Adolescência ficcional
Adolescência ficcional
“Eu odeio adolescente!” – disparou uma aluna durante uma de minhas aulas. Retruquei que ela o é, mas permaneceu a revolta. Embora todas as fases da vida tenham suas peculiaridades e dificuldades, a adolescência é marcada por um turbilhão de incertezas e autocobranças, é o período no qual a necessidade de se afirmar é mais patente, mas não há tantos recursos (e maturidade) para conseguir essa afirmação perante o mundo.
Do rosto geralmente marcado por espinhas à mudança do cabelo. Da transformação da forma física aos processos hormonais. Da falta de dinheiro à ausência da almejada liberdade de ir e vir. E os pais vivem a ficção de que seus filhos estão livres de conflitos, pois estão debaixo de suas “asas”. Mas o fato é que nem sempre somos o pai ou a mãe que julgamos ser. Por vezes, em gestos (in)voluntários, afastamos os rebentos do aconchegante colo de que tanto precisam. Não sabendo a quem recorrer, vão em busca de alguém que está igualmente perdido, quando não se isolam.
Uma pesquisa britânica feita pela empresa Yougov revelou que um terço dos jovens tem dificuldade de estabelecer relações de amizade. Note: parte considerável está atravessada pela solidão, pertencem a uma mesma “tribo”, porém o diálogo é interceptado pelo medo da exposição, sobretudo numa época marcada pelo “cancelamento digital”, pelas redes sociais que exploram constantemente os ideais de beleza e de felicidade. Assim, a comparação é inevitável e, por consequência, se instaura a tristeza pela suposta alegria alheia. Não é apenas a propaganda da maquiagem e os filtros nas imagens. É a vida sendo mascarada, porque “pega bem”. Como dizem: não basta ser. Tem que (a)parecer.

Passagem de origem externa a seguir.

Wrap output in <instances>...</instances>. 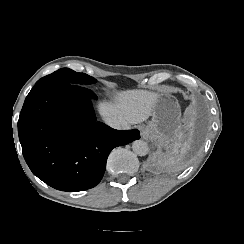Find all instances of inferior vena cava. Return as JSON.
Instances as JSON below:
<instances>
[{
	"label": "inferior vena cava",
	"mask_w": 244,
	"mask_h": 244,
	"mask_svg": "<svg viewBox=\"0 0 244 244\" xmlns=\"http://www.w3.org/2000/svg\"><path fill=\"white\" fill-rule=\"evenodd\" d=\"M103 120L105 121V123L107 125H109L110 127L114 128V129H129L130 128V126L128 125V123L125 120H119L115 117L105 116V117H103Z\"/></svg>",
	"instance_id": "inferior-vena-cava-1"
}]
</instances>
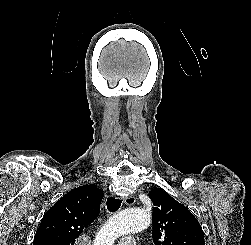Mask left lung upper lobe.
I'll use <instances>...</instances> for the list:
<instances>
[{"label": "left lung upper lobe", "mask_w": 251, "mask_h": 245, "mask_svg": "<svg viewBox=\"0 0 251 245\" xmlns=\"http://www.w3.org/2000/svg\"><path fill=\"white\" fill-rule=\"evenodd\" d=\"M152 237L155 245H205L202 227L194 215L161 188L152 189Z\"/></svg>", "instance_id": "1"}]
</instances>
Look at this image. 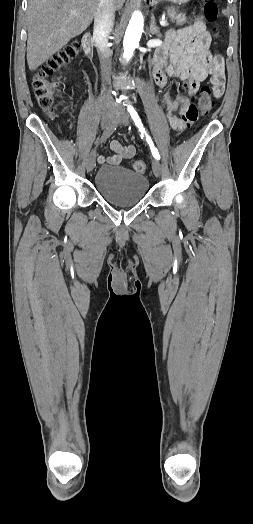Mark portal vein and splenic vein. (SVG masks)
I'll use <instances>...</instances> for the list:
<instances>
[{
	"label": "portal vein and splenic vein",
	"instance_id": "portal-vein-and-splenic-vein-1",
	"mask_svg": "<svg viewBox=\"0 0 253 524\" xmlns=\"http://www.w3.org/2000/svg\"><path fill=\"white\" fill-rule=\"evenodd\" d=\"M73 15H77V13H76V12H73ZM160 25H161V26H167L168 24H167V21H166L165 19H162V20L160 21Z\"/></svg>",
	"mask_w": 253,
	"mask_h": 524
}]
</instances>
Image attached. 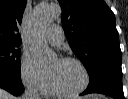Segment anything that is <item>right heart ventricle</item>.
<instances>
[{
	"label": "right heart ventricle",
	"instance_id": "e07e8e85",
	"mask_svg": "<svg viewBox=\"0 0 128 99\" xmlns=\"http://www.w3.org/2000/svg\"><path fill=\"white\" fill-rule=\"evenodd\" d=\"M44 91H45L46 94H50V95L53 94V92H52L50 86L48 85V83L46 84V86L44 88Z\"/></svg>",
	"mask_w": 128,
	"mask_h": 99
}]
</instances>
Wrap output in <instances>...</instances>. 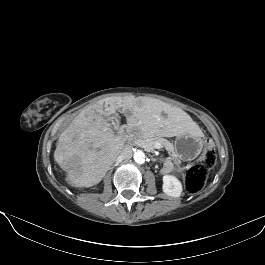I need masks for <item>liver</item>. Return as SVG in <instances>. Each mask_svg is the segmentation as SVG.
I'll list each match as a JSON object with an SVG mask.
<instances>
[{
  "mask_svg": "<svg viewBox=\"0 0 265 265\" xmlns=\"http://www.w3.org/2000/svg\"><path fill=\"white\" fill-rule=\"evenodd\" d=\"M117 111L126 115L129 126H137L151 136H202L199 126L185 111L159 99H102L84 108L59 136L54 160L67 172L70 185L98 184L121 153L125 140L114 134L106 118Z\"/></svg>",
  "mask_w": 265,
  "mask_h": 265,
  "instance_id": "liver-1",
  "label": "liver"
}]
</instances>
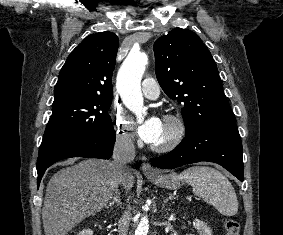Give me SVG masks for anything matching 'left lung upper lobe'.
Masks as SVG:
<instances>
[{
	"label": "left lung upper lobe",
	"mask_w": 283,
	"mask_h": 235,
	"mask_svg": "<svg viewBox=\"0 0 283 235\" xmlns=\"http://www.w3.org/2000/svg\"><path fill=\"white\" fill-rule=\"evenodd\" d=\"M154 54L160 86L183 107L186 135L236 124L216 63L194 32L173 29L155 41Z\"/></svg>",
	"instance_id": "obj_1"
}]
</instances>
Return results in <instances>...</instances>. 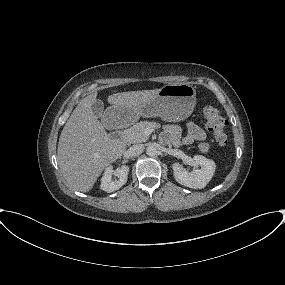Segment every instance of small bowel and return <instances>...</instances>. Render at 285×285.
<instances>
[{
    "label": "small bowel",
    "mask_w": 285,
    "mask_h": 285,
    "mask_svg": "<svg viewBox=\"0 0 285 285\" xmlns=\"http://www.w3.org/2000/svg\"><path fill=\"white\" fill-rule=\"evenodd\" d=\"M205 138V131L194 122L187 124V133L183 138L181 136V129L176 124L165 125L162 137L164 142L172 144L175 147H179L183 144L189 145L195 141H202Z\"/></svg>",
    "instance_id": "c3829d8e"
}]
</instances>
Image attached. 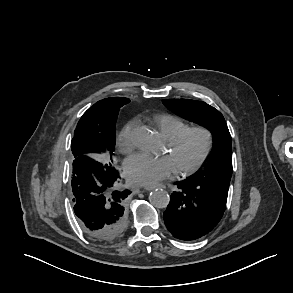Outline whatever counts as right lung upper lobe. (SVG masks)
<instances>
[{
  "label": "right lung upper lobe",
  "instance_id": "1",
  "mask_svg": "<svg viewBox=\"0 0 293 293\" xmlns=\"http://www.w3.org/2000/svg\"><path fill=\"white\" fill-rule=\"evenodd\" d=\"M129 101H130L129 99L122 98V97H111V98H106V99L100 100L96 104H94L91 108H89L84 113V115L82 116L81 119L84 120L88 116H92V115L100 116L106 107L114 105V104H118V103H123V102L125 104H127ZM94 155H95V153H82V154L76 155L75 159L80 156H87V157L96 159Z\"/></svg>",
  "mask_w": 293,
  "mask_h": 293
}]
</instances>
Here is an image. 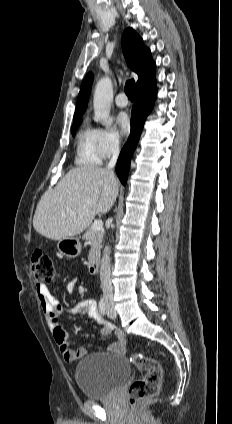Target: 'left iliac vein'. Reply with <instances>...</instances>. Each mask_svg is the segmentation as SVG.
<instances>
[{
  "instance_id": "left-iliac-vein-1",
  "label": "left iliac vein",
  "mask_w": 232,
  "mask_h": 424,
  "mask_svg": "<svg viewBox=\"0 0 232 424\" xmlns=\"http://www.w3.org/2000/svg\"><path fill=\"white\" fill-rule=\"evenodd\" d=\"M107 316L111 319L116 318V311L114 310L113 306L111 303H108V307H107Z\"/></svg>"
}]
</instances>
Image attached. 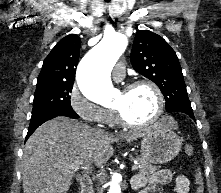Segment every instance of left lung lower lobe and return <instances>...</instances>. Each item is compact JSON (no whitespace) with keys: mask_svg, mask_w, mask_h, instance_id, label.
Masks as SVG:
<instances>
[{"mask_svg":"<svg viewBox=\"0 0 221 193\" xmlns=\"http://www.w3.org/2000/svg\"><path fill=\"white\" fill-rule=\"evenodd\" d=\"M167 112H181V113H185V114L189 115L193 120H195V117L193 115V110H192V108H189V107L175 108V109H172V110L167 111Z\"/></svg>","mask_w":221,"mask_h":193,"instance_id":"0a47b994","label":"left lung lower lobe"}]
</instances>
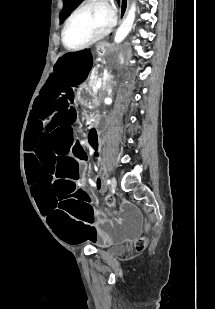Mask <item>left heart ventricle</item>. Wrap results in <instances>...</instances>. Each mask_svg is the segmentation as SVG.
I'll list each match as a JSON object with an SVG mask.
<instances>
[{"instance_id": "left-heart-ventricle-1", "label": "left heart ventricle", "mask_w": 215, "mask_h": 309, "mask_svg": "<svg viewBox=\"0 0 215 309\" xmlns=\"http://www.w3.org/2000/svg\"><path fill=\"white\" fill-rule=\"evenodd\" d=\"M106 25L104 12L90 9L80 13L70 24L66 33V42L69 46H78L92 37L94 29H102Z\"/></svg>"}]
</instances>
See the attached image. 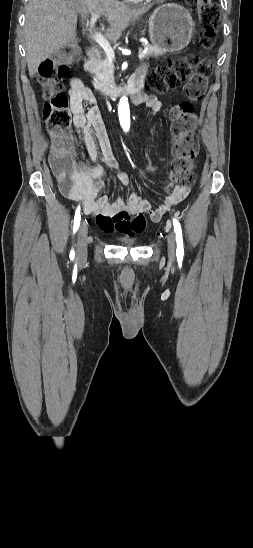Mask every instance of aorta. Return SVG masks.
<instances>
[{
	"label": "aorta",
	"mask_w": 253,
	"mask_h": 548,
	"mask_svg": "<svg viewBox=\"0 0 253 548\" xmlns=\"http://www.w3.org/2000/svg\"><path fill=\"white\" fill-rule=\"evenodd\" d=\"M119 117L121 124L125 130L128 129V124L130 120L129 105L128 99L126 96L121 97L119 102Z\"/></svg>",
	"instance_id": "aorta-1"
}]
</instances>
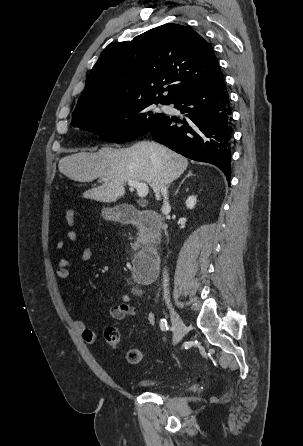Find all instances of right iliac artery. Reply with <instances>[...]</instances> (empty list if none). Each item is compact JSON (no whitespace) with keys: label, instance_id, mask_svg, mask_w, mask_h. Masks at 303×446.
<instances>
[{"label":"right iliac artery","instance_id":"right-iliac-artery-1","mask_svg":"<svg viewBox=\"0 0 303 446\" xmlns=\"http://www.w3.org/2000/svg\"><path fill=\"white\" fill-rule=\"evenodd\" d=\"M160 328H161L162 331H168L169 326L167 324L166 319H161L160 320Z\"/></svg>","mask_w":303,"mask_h":446}]
</instances>
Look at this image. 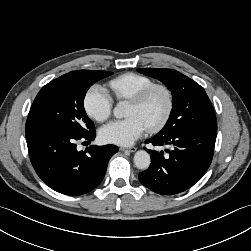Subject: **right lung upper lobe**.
<instances>
[{
	"instance_id": "1",
	"label": "right lung upper lobe",
	"mask_w": 251,
	"mask_h": 251,
	"mask_svg": "<svg viewBox=\"0 0 251 251\" xmlns=\"http://www.w3.org/2000/svg\"><path fill=\"white\" fill-rule=\"evenodd\" d=\"M74 72H76V71H73V72H70V73H67V74H72V73H74ZM67 74H65V75H67Z\"/></svg>"
}]
</instances>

O casal de psicanalistas Diana e Mario Corso afirma na obra “A psicanálise na Terra do Nunca” que a adolescência é uma “utopia etária, vendida como a melhor idade da vida”. Ademais, questionam sobre qual seria a vantagem de permanecer eternamente nessa fase. A Síndrome de Peter Pan tão disseminada pelo Dr. Dan Kiley nos anos 80 em livro homônimo segue atual, haja vista a quantidade de pessoas que se mantém estacionadas na adolescência mesmo já tendo quase 40 anos ou mais. Corpos maduros, cabeças juvenis. Não me refiro a “espírito jovem”, mas a posturas infantis, a irresponsabilidade, a negação da transitoriedade.
Em contrapartida, muitos sequer tiverem a oportunidade de vivenciar a adolescência, seja porque foram privados dela em virtude de obrigações típicas do universo adulto, seja pelo fato de que tiveram essa fase minada por tabus, crenças que contribuíram para tolher esse período tão importante para o desenvolvimento pessoal.
Se a adolescência se apresenta como esse período conturbado e/ou marcado por descobertas sexuais, musicais, gostos e desgostos, é fato que é necessária, pois nos prepara para os adultos que potencialmente seremos. Quem nega isso fica estacionado ou vive no saudosismo achando que poderia ter aproveitado melhor o tempo em que a coluna não doía, em que era mais fácil virar madrugadas etc. O tempo presente-futuro também nos revela sabores e dissabores. Cada fase terá a dor e a delícia de ser, como diria Caetano.
Não existe fase perfeita. Estamos sendo feitos enquanto estivermos dispostos a sonhar em sermos seres humanos melhores. Com a potência aumentada em alguns campos e reduzida em outros. Maturidade é saber dosar onde depositaremos os nossos impulsos e onde vamos repousar e entender que não temos controle sobre tudo. Talvez aí esteja a conciliação do nosso eu criança com o adolescente e o adulto.
Leo Barbosa é professor, escritor e poeta.